Use the data in the Stem-and-leaf plot shown below listing the ages of employees in the accounting department at a company office to answer the following questions. 2 | 3 8 9
3 | 2 4 6 7 7 8
4 | 1 3 4 5 8
5 | 3 4 6
6 | 4
1. Find the mean, the standard deviation, and the 5-number summary of the data.
2. Which would be better to summarize the data, the mean and standard deviation, or the median and IQR? Why?
3. Assuming the sample is representative of a normally distributed population, find the probability of selecting an individual with an age of between 50 and 60.
4. Find the standard error of the sampling distribution, using the sample standard deviation computed in part 1 and the sample size.
5. Suppose the average age of all employees at the company is 37, and the ages of employees are normally distributed. Using the mean age of 37 and the standard error from part 4, find the probability of selecting a sample with a mean value as extreme as the mean found in part 1.

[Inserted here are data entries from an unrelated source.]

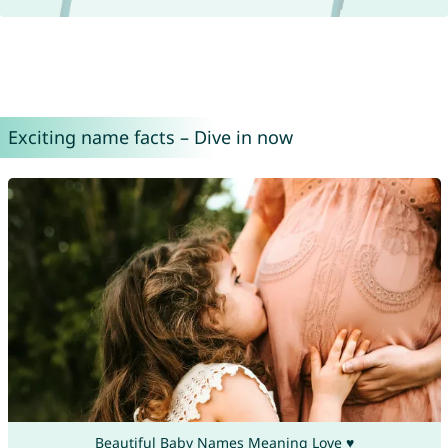
Exciting name facts – Dive in now
Beautiful Baby Names Meaning Love ♥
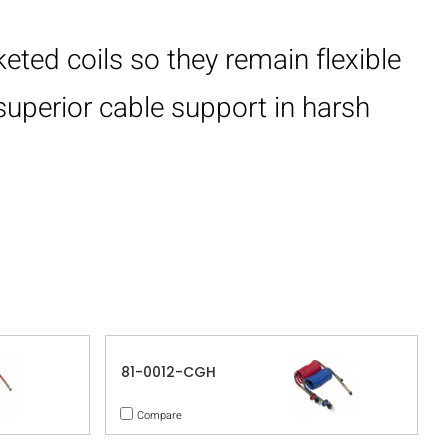
eted coils so they remain flexible
superior cable support in harsh
81-0012-CGH
Compare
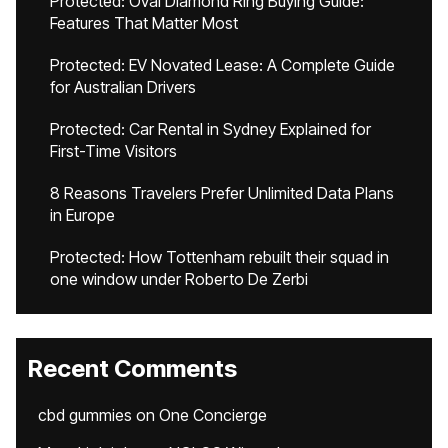
Protected: Oval Diamond Ring Buying Guide:
Features That Matter Most
Protected: EV Novated Lease: A Complete Guide
for Australian Drivers
Protected: Car Rental in Sydney Explained for
First-Time Visitors
8 Reasons Travelers Prefer Unlimited Data Plans
in Europe
Protected: How Tottenham rebuilt their squad in
one window under Roberto De Zerbi
Recent Comments
cbd gummies
on
One Concierge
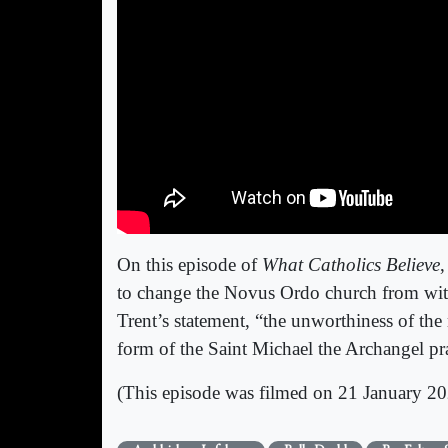
On this episode of
What Catholics Believe
,
to change the Novus Ordo church from wit
Trent’s statement, “the unworthiness of th
form of the Saint Michael the Archangel p
(This episode was filmed on 21 January 20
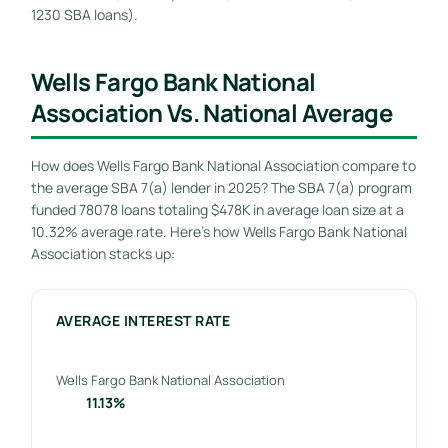
1230 SBA loans).
Wells Fargo Bank National
Association Vs. National Average
How does Wells Fargo Bank National Association compare to
the average SBA 7(a) lender in 2025? The SBA 7(a) program
funded 78078 loans totaling $478K in average loan size at a
10.32% average rate. Here’s how Wells Fargo Bank National
Association stacks up:
AVERAGE INTEREST RATE
Wells Fargo Bank National Association
11.13%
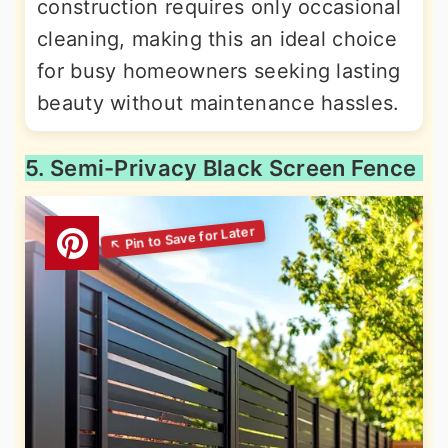
construction requires only occasional
cleaning, making this an ideal choice
for busy homeowners seeking lasting
beauty without maintenance hassles.
5. Semi-Privacy Black Screen Fence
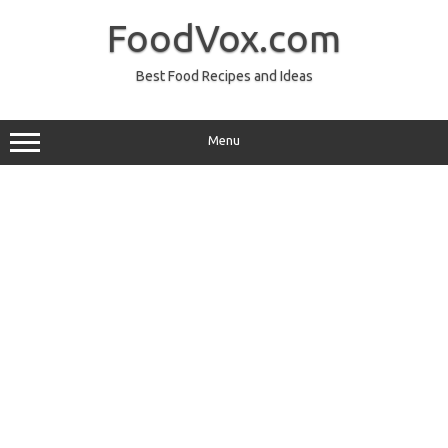
Skip
to
FoodVox.com
content
Best Food Recipes and Ideas
Menu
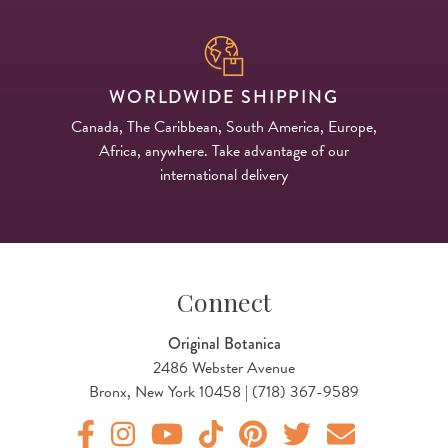
WORLDWIDE SHIPPING
Canada, The Caribbean, South America, Europe,
Africa, anywhere. Take advantage of our
international delivery
Connect
Original Botanica
2486 Webster Avenue
Bronx, New York 10458 | (718) 367-9589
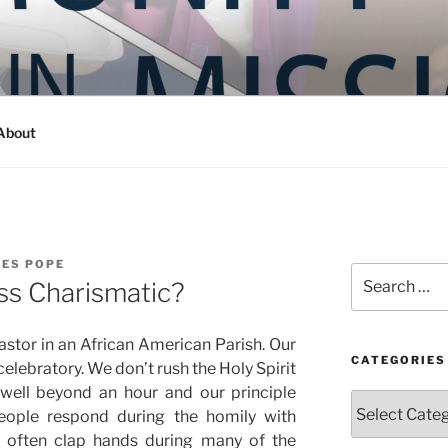
Y IN MISSION
ashington
About
LES POPE
Search
ass Charismatic?
for:
stor in an African American Parish. Our
CATEGORIES
celebratory. We don’t rush the Holy Spirit
well beyond an hour and our principle
Categories
People respond during the homily with
 often clap hands during many of the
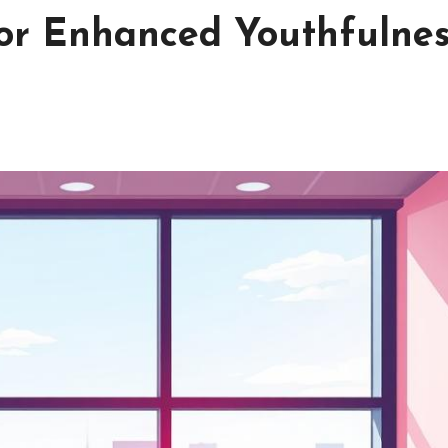
or Enhanced Youthfulne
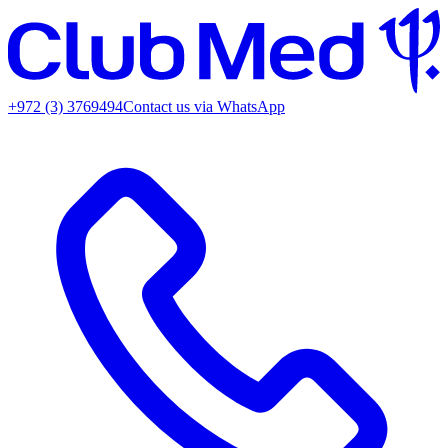
+972 (3) 3769494
Contact us via WhatsApp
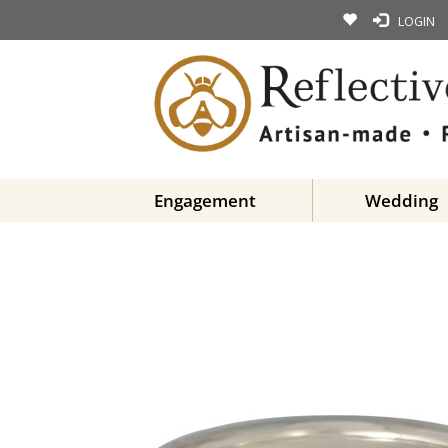
LOGIN
Engagement
Wedding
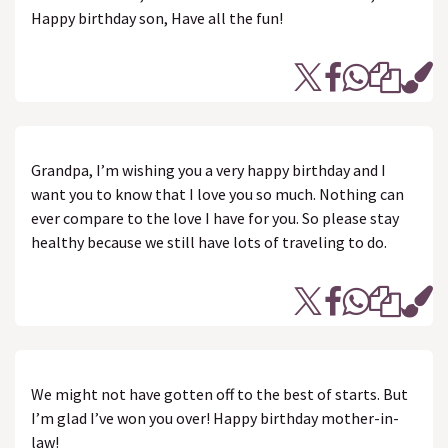
Happy birthday son, Have all the fun!
Grandpa, I’m wishing you a very happy birthday and I
want you to know that I love you so much. Nothing can
ever compare to the love I have for you. So please stay
healthy because we still have lots of traveling to do.
We might not have gotten off to the best of starts. But
I’m glad I’ve won you over! Happy birthday mother-in-
law!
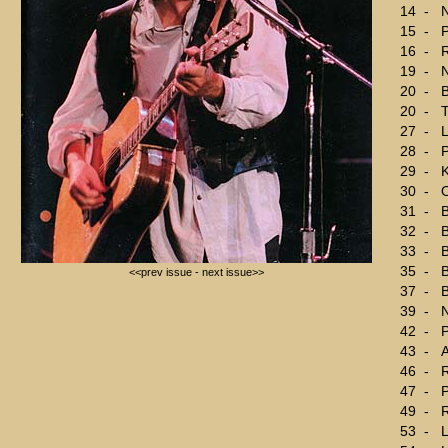
14
-
15
-
P
16
-
R
19
-
N
20
-
B
20
-
T
27
-
L
28
-
29
-
K
30
-
O
31
-
B
32
-
33
-
B
35
-
B
<<prev issue
-
next issue>>
37
-
B
39
-
N
42
-
P
43
-
A
46
-
R
47
-
P
49
-
R
53
-
L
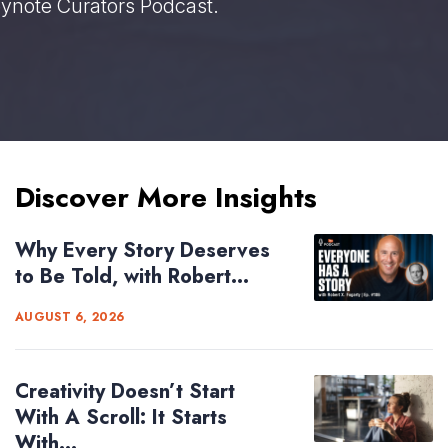
eynote Curators Podcast.
Discover More Insights
Why Every Story Deserves
to Be Told, with Robert...
AUGUST 6, 2026
Creativity Doesn’t Start
With A Scroll: It Starts
With...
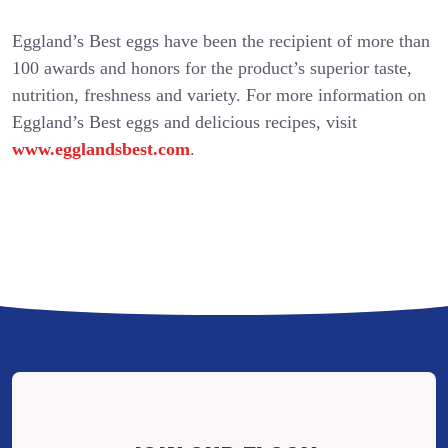
Eggland’s Best eggs have been the recipient of more than
100 awards and honors for the product’s superior taste,
nutrition, freshness and variety. For more information on
Eggland’s Best eggs and delicious recipes, visit
www.egglandsbest.com
.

6. Use the mean and standard deviation of the sample from part 1 to construct a 95% confidence interval for the average age of employees at the company.
7. Use the mean and standard deviation of the sample from part 1 to test the hypothesis that the average age of all employees at the company is different from 37. Find the z-score and p-value.
8. Using a level of confidence of a=0.05, is there sufficient evidence to reject the null hypothesis? Interpret the conclusion in the context of the problem.